A. alcocki specimens belonging to the family Aristeidae clustered in clade A which appeared to be the earliest divergence in the penaeid group with strong support. This family differs from other penaeoid by not having prosartema on the eye and our result is fairly similar to Burkenroad (1983) classifications. However, Aristeidae is closely related to Penaeidae and Solenoceridae using nuclear protein-coding genes (Ma et al. 2009; Fernández et al. 2013).

Morphological character evolution

The studies based on morphological characters using parsimony analysis revealed that most of the synapomorphies are in the carapace and reproductive organs, which are frequently shared with other taxa in the family. The presence of three rostral teeth (03) and the absence of prosartema (06) and antennular flagella (22) forms the synapomorphic characters for the Aristeidae, showing that the A. alcocki species have diverged in the early phylogenetic evolution. Similarly, petasma and thelycum morphology separates Metapenaeopsis and Parapenaeus with a deep node (Crosnier 1985, 1987, 1991) particularly, process a in the petasma, the presence or absence of anterolateral protuberance in the thelycum, length of the rostrum, branchiostegal spine with or without carina are some of the important synapomorphies for Parapenaeus (Yang et al. 2015). In the present study, characters 13, 15, 21, 42, 48 and 49 for Parapenaeus and 43, 44, 45, 46, and 52 for Metapenaeopsis were observed to be synapomorphic. However, the members of the family Solenoceridae diverge from others with respect to postorbital spine (11), cervical sulcus (8) and rostral length (2) observed by Burukovsky (1983). Characters state 22 (1, 2) corresponding to antennular flagella modified as tube-like structure helpful in respiration along with ocular angle (9), and pereopod (27) were suggested to be synapomorphic for the genus Solenocera (Dall 1999). While the species in this genus are getting diverged by the presence of two synapomorphic characters like postrostral carina extending or not-extending to the end of the carapace (7) and thickness of pereopod IV (29). Thus, the development of the postrostral carina on the dorsal side of the carapace is found to have evolutionary importance to the genus Solenocera. Characters state 18 (1) corresponds to the pterygostomain region in S. pectinata and S. rathbuni re-curved while distinctly forming (18–2) in S. annectens.
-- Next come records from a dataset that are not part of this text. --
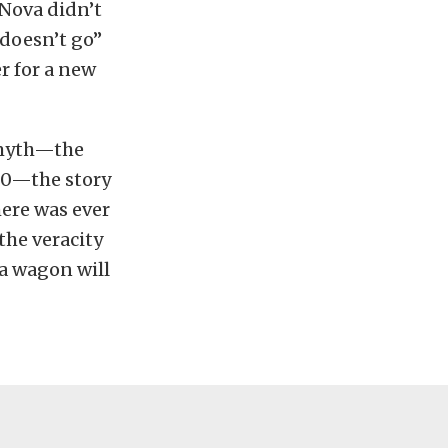
Nova didn’t
 doesn’t go”
r for a new
 myth—the
00—the story
here was ever
the veracity
va wagon will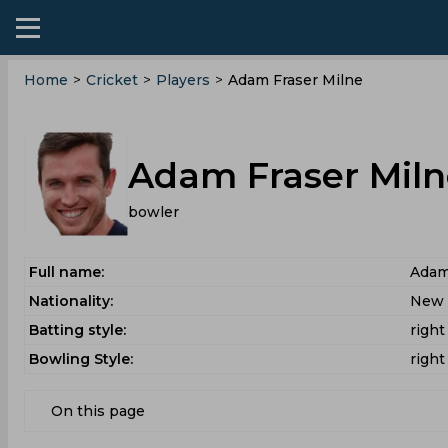
Home
>
Cricket
>
Players
>
Adam Fraser Milne
Adam Fraser Miln
bowler
Full name:
Adam
Nationality:
New 
Batting style:
righ
Bowling Style:
right
On this page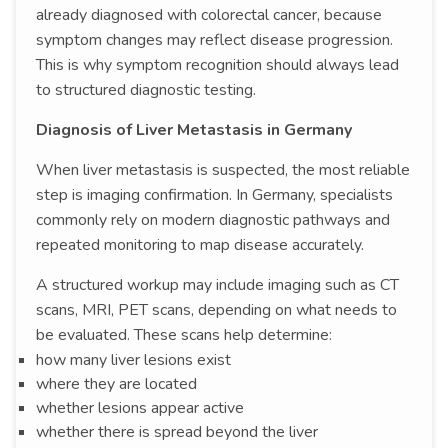
already diagnosed with colorectal cancer, because
symptom changes may reflect disease progression.
This is why symptom recognition should always lead
to structured diagnostic testing.
Diagnosis of Liver Metastasis in Germany
When liver metastasis is suspected, the most reliable
step is imaging confirmation. In Germany, specialists
commonly rely on modern diagnostic pathways and
repeated monitoring to map disease accurately.
A structured workup may include imaging such as CT
scans, MRI, PET scans, depending on what needs to
be evaluated. These scans help determine:
how many liver lesions exist
where they are located
whether lesions appear active
whether there is spread beyond the liver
In a few other species, namely S. melantho, S. crassicornis, S. choprai and S. hextii thelycum characters were found to be important, but by molecular analysis, S. hextii was found to diverge from this group. So thelycal characters cannot be considered as synapomorphic for this species.

In conclusion, in the present study, we identified nine species which include three genera under Solenoceridae, four species from three genera of Penaeidae and one species in the family Aristeidae with a higher molecular divergence (COI: 3.3–33.0%) obtained along the Indian coast. Further, we generated the DNA barcode database using these species which can help in further investigations concerning the detailed evolution and biogeography of these valuable crustacean resources. Results derived from the integration of molecular and morphological characters can contribute to the elaboration of phylogenetic hypotheses. Both data helped to understand species circumscriptions within this group and it clearly showed that all species from these families are monophyletic. A comparison of these data would be best to generate a robust phylogenetic hypothesis, instead of using only taxonomical or a single DNA region. Moreover, concatenation of sequences from three genes (COI, Cytb, 16S) would be best to generate robust phylogenetic hypothesis which strongly supports the monophyly in Penaeidae, Aristeidae and Solenoceridae. However, a few authors find Solenoceridae nested within Penaeidae, making this family paraphyletic. Nevertheless, large and accurate species data collections from Indian waters are the pre-requisite to understand and to explain the stage of evolutionary relationships in these families.